The above lines create an image of a very spent, lonely and tired person, and from the onset; one guesses correctly that this must be an old person in distress and regret. But there remains, for a discerning reader; visible traces of a life of vigour, careful self- cultivation, glory and plenty rioting from underneath this wreck: “He had the arrogant moustache of a musketeer, abundant blue-black hair with romantic waves, a harpist’s hands with the widower’s wedding band on his left finger, and joyful eyes.”

Then the cruellest sentence in this arrangement tries to supersede all that: “The years of glory and power had been left behind forever, and now only the years of his death remained.”

Beneath that, is even a crueller rendition of the plight of the old man. He suffers from an insistently “devious” pain, whose position in his body the doctors had not been able to locate in both Martinique and Geneva. As they search for it very actively all over his body, they go to and fro, almost like officers after a criminal!

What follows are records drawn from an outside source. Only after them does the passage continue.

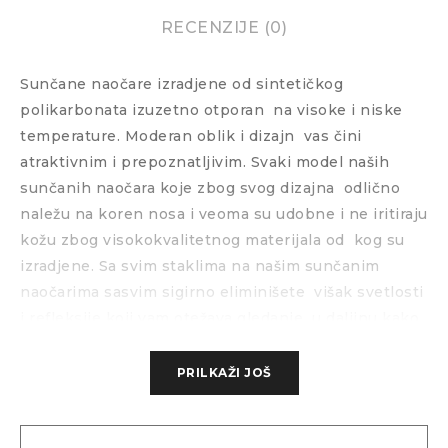
RECENZIJE (0)
Sunčane naočare izradjene od sintetičkog
polikarbonata izuzetno otporan
na visoke i niske
temperature. Moderan oblik i dizajn
vas čini
atraktivnim i prepoznatljivim. Svaki model naših
sunčanih naočara koje zbog svog dizajna
odlično
naležu na koren nosa i veoma su udobne i ne iritiraju
kožu zbog visokokvalitetnog materijala od
kog su
izradjene. Sa svim staklima na našim sunčanim
naočarima sasvim sigirno eliminišete
višak svetlosti
i refleksije koji vam otežava gledanje
u daljinu kako
po lepom sunčanom vremenu tako i po zimskim
vremenskim uslovima gde nam belina i refleksija od
PRILKAŽI JOŠ
snega veoma otežava funkcionisanje. Sva stakla
poseduju najviše nivoe zaštite što možete testirati
kada ih probate. Ako želite da saznate nešto više o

But, I understand what Manyarara sets out to do in this book in your hands. It is about interrogating Gabriel García Márquez’s representations of sexualities in Chronicle of a Death Foretold (1981); The Autumn of the Patriarch (1975); One Hundred Years of Solitude (1967); The Sad and Incredible Tale of Innocent Erendira and her Heartless Grandmother (1972) and Memories of My Melancholy Whores (2004).

There is an understanding that although there is a lot of critical energy already expended on Márquez, most of it has dwelt on the author’s use of magical realism as a writerly mode. Critics have also dwelt on the literary influences that have impacted on him and how he in turn, has influenced other writers.

Critics have also discussed García Márquez’s employment of prostitution as a metaphor for the exploitation of the colonised people by their European colonisers.

Manyarara contends throughout this book that there remains a yawning gap in scholarship in terms of understanding other constructions of sex and sexuality as manifestation of other forms of exploitation in García Márquez’s literary works.

This scholarly gap has become particularly glaring because of the wave of public animosity towards García Márquez’s representations of sexualities in his latest novel, Memories (2004).

I hope that this book will manage as Manyarara asserts to show that “García Márquez’s employment of the sexuality motif enables him to delve into many worldwide current concerns such as the irrelevance of some socio-cultural sexual practices; commercial sexual exploitation of children; the different manifestations of prostitution and female powerlessness under autocratic rule.”

If she manages to do that, Manyarara would have broken new ground by showing that “García Márquez’s representations of different sexualities are not merely soft porn masquerading as art. His is a voice added to the worldwide concerns over commercial sexual exploitation of children in the main, and also the recovery of a self-reliant female self-hood that was previously inextricably bound to male sexual norms.”

For me, Barbra Manyarara’s book is the most important new book on Latin American literature that I have read so far. This is an attempt to break a new window through which we can begin to read Gabriel Garcia Márquez. kwaChirere.